[Exercise prompt]:
From the first line of the records below, transcribe each line exactly up to and including the one with "За последние 7 дней интересовались 588 раз."; pictures stay out.

[Extracted information]:
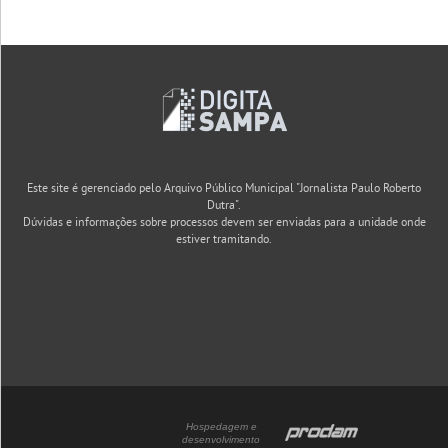
Este site é gerenciado pelo Arquivo Público Municipal "Jornalista Paulo Roberto
Dutra".
Dúvidas e informações sobre processos devem ser enviadas para a unidade onde
estiver tramitando.
Hospedagem e
desenvolvimento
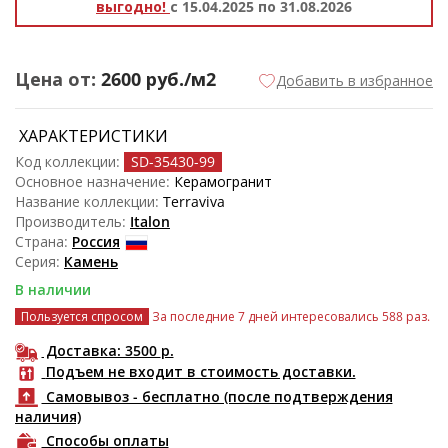
выгодно!
с 15.04.2025 по 31.08.2026
Цена от:
2600
руб./м2
Добавить в избранное
ХАРАКТЕРИСТИКИ
Код коллекции:
SD-35430
-99
Основное назначение:
Керамогранит
Название коллекции:
Terraviva
Производитель:
Italon
Страна:
Россия
Серия:
Камень
В наличии
Пользуется спросом
За последние 7 дней интересовались 588 раз.
Доставка: 3500
р.
Подъем не входит в стоимость доставки.
Самовывоз - бесплатно (после подтверждения
наличия)
Способы оплаты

[Response below]:
Este site é gerenciado pelo Arquivo Público Municipal "Jornalista Paulo Roberto
Dutra".
Dúvidas e informações sobre processos devem ser enviadas para a unidade onde
estiver tramitando.
Hospedagem e
desenvolvimento
выгодно!
с 15.04.2025 по 31.08.2026
Цена от:
2600
руб./м2
Добавить в избранное
ХАРАКТЕРИСТИКИ
Код коллекции:
SD-35430
-99
Основное назначение:
Керамогранит
Название коллекции:
Terraviva
Производитель:
Italon
Страна:
Россия
Серия:
Камень
В наличии
Пользуется спросом
За последние 7 дней интересовались 588 раз.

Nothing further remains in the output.